The School Board has adopted a policy that if number of new cases per 100,000 residents exceeds 200 during a 14-day period and the 14-day average positivity rate exceeds 10% then all students who are in classes as part of the hybrid learning program would return to distance learning until the rate community spread declines. Under a proposal presented to the board last week and not yet formally adopted, those conditions would have to hold for five-consecutive weekdays before the closure would be implemented.
The number of new cases per 100,000 residents has exceeded 200 for several weeks and currently stands at 365.5. The 14-day positivity rate has been holding below 10%, but has increased to 9.7% as of Monday. If that rate exceeds 10%, it would start a five-day countdown to close classes. If the positivity rate drops to 10% or below even for one day, a new five-day countdown would begin once that threshold is reached again.
Under the draft policy, a suspension of in-person learning would continue until the two measurements fall below the specified thresholds for five consecutive weekdays.
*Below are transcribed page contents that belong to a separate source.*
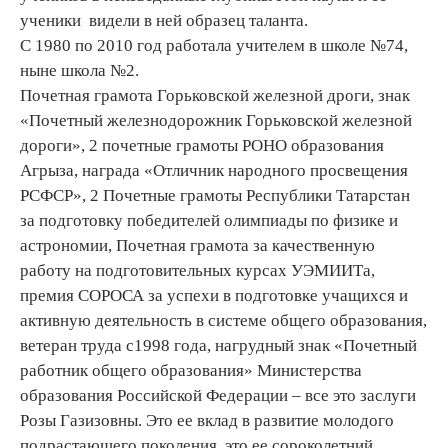
ученики видели в ней образец таланта.
С 1980 по 2010 год работала учителем в школе №74,
ныне школа №2.
Почетная грамота Горьковской железной дроги, знак
«Почетный железнодорожник Горьковской железной
дороги», 2 почетные грамоты РОНО образования
Агрыза, награда «Отличник народного просвещения
РСФСР», 2 Почетные грамоты Республики Татарстан
за подготовку победителей олимпиады по физике и
астрономии, Почетная грамота за качественную
работу на подготовительных курсах УЭМИИТа,
премия СОРОСА за успехи в подготовке учащихся и
активную деятельность в системе общего образования,
ветеран труда с1998 года, нагрудный знак «Почетный
работник общего образования» Министерства
образования Российской Федерации – все это заслуги
Розы Газизовны. Это ее вклад в развитие молодого
подрастающего поколения, это ее сороколетний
During its Dec. 15 meeting, the School Board is expected to discuss a change that would allow hybrid learning to resume if one of the two metrics returns to acceptable levels.
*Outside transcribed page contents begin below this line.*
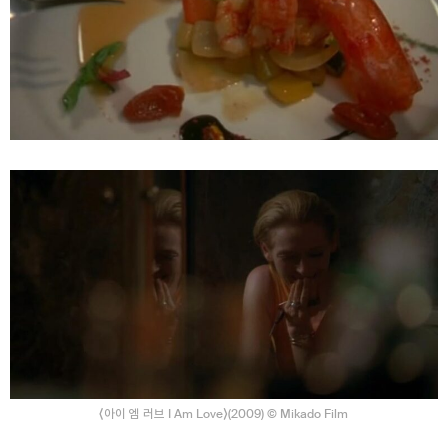
⟨아이 엠 러브 I Am Love⟩(2009) © Mikado Film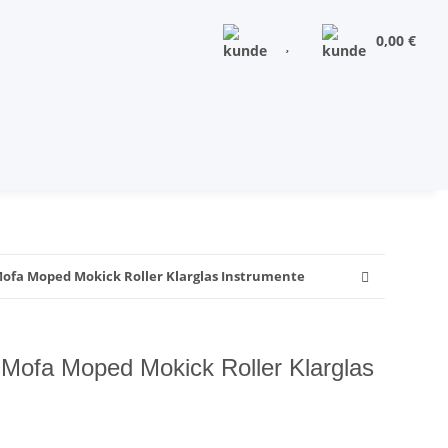
0,00 €
Mofa Moped Mokick Roller Klarglas Instrumente
Mofa Moped Mokick Roller Klarglas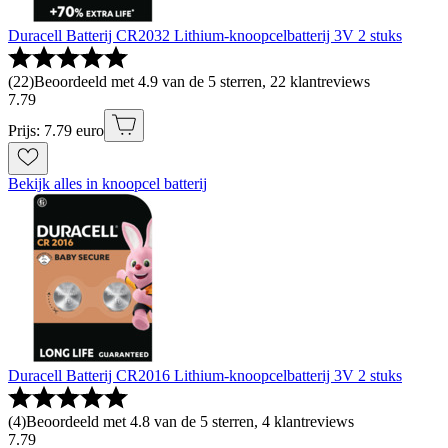
Duracell Batterij CR2032 Lithium-knoopcelbatterij 3V 2 stuks
(
22
)
Beoordeeld met 4.9 van de 5 sterren, 22 klantreviews
7
.
79
Prijs: 7.79 euro
Bekijk alles in knoopcel batterij
Duracell Batterij CR2016 Lithium-knoopcelbatterij 3V 2 stuks
(
4
)
Beoordeeld met 4.8 van de 5 sterren, 4 klantreviews
7
.
79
Currently, students in grades K-5 who selected the hybrid learning option, along with special education students, English language learners, students at the Monroe Advanced Technical Academy, and seniors at the Academy of Science and the Academy of Engineering and Technology, receive at least two days of in-person learning each week.
The school division plans to offer hybrid learning to middle and high school students beginning with the second semester, which starts Jan. 21.